The simplest NTP server is OpenNTP. I think it's the only one that will run fresh out of install without additional configuration.
A decent /etc/openntpd/ntpd.conf configuration file will look like this:
# Addresses to listen on (ntpd does not listen by default) #listen on * #listen on 127.0.0.1 #listen on ::1 servers pool.ntp.org
To just query the time use the -1 option. If you don't then the system time will actually be modified.
ntpdate -q pool.ntp.org
step versus adjust
The status messages printed by `ntpdate` can be rather vague and ambiguous. The following two message have very different meanings. Note that one says step and the other says adjust.

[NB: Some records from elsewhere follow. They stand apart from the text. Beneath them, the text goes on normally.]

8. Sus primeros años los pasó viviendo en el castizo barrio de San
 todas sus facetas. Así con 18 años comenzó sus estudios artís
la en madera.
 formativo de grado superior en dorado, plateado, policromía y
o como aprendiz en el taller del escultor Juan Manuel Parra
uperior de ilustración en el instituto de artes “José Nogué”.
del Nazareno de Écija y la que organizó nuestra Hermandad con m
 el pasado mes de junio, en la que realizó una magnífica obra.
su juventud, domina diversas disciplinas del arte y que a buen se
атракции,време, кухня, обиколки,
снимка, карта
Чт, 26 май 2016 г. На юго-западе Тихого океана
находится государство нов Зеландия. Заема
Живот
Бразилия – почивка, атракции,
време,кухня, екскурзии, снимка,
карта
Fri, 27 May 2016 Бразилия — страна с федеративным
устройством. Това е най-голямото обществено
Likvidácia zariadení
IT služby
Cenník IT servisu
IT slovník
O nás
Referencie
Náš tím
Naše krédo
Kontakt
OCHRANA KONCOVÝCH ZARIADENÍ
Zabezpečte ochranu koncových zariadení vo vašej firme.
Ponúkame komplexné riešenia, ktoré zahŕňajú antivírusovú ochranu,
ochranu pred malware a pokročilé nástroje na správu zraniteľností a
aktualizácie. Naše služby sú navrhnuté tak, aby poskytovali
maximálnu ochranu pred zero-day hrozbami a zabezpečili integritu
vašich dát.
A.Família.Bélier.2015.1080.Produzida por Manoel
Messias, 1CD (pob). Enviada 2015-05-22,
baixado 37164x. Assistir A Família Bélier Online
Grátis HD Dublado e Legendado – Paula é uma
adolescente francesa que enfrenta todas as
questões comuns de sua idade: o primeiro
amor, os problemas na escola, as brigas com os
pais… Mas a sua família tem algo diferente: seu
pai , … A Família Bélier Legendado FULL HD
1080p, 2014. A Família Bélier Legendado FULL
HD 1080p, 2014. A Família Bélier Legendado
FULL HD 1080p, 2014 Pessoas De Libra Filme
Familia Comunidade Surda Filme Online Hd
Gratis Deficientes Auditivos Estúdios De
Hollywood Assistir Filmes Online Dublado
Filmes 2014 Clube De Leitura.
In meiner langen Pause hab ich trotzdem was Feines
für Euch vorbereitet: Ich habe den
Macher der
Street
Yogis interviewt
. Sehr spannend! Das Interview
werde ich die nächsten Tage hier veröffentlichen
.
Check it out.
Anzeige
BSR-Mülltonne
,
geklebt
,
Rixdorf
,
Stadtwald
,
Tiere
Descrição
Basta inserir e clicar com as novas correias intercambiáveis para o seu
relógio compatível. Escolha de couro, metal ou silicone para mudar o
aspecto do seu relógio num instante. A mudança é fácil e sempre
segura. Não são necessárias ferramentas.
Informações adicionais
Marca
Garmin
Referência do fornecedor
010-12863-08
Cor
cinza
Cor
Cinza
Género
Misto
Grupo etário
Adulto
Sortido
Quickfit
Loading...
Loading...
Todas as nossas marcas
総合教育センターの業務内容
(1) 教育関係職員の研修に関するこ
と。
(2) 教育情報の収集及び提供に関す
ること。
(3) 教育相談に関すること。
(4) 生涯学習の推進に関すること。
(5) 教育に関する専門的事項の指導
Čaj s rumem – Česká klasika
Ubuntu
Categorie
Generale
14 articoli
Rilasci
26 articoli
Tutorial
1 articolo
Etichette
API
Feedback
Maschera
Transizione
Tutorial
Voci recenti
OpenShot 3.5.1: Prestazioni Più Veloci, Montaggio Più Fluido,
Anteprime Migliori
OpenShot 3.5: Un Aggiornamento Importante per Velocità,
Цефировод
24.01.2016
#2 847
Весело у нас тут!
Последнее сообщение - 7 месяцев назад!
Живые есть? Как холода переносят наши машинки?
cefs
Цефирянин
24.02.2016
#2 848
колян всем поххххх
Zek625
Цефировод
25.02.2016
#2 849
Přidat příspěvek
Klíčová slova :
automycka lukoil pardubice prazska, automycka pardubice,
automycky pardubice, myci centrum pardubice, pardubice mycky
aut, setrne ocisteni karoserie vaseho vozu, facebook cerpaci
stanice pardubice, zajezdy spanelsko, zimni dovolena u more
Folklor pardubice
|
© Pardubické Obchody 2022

8 Mar 23:12:35 ntpdate: step time server 184.108.40.206 offset -0.481318 sec
8 Mar 23:12:42 ntpdate: adjust time server 220.127.116.11 offset -0.480861 sec
When you adjust the system time you are asking the system to carefully update its clock using a complicated and slow process that spreads the difference out over time so that the jump in time from moment to moment does not exceed some set amount. This helps avoid big skips in time that might confuse some programs or make log files appear to have timestamp gaps or even go backwards in time. This is usually not what most people want when they want to set the system time from the command-line. This is better when used in cron jobs or when consistency in time matters.
When you step the system time you are asking the system to simply set its clock to the new time. It will not do anything fancy. It will simply start using the new time. This is what most people want and expect ntpdate should do by default when used from the command-line. This is not what `ntpdate` does unless you specify the -b option.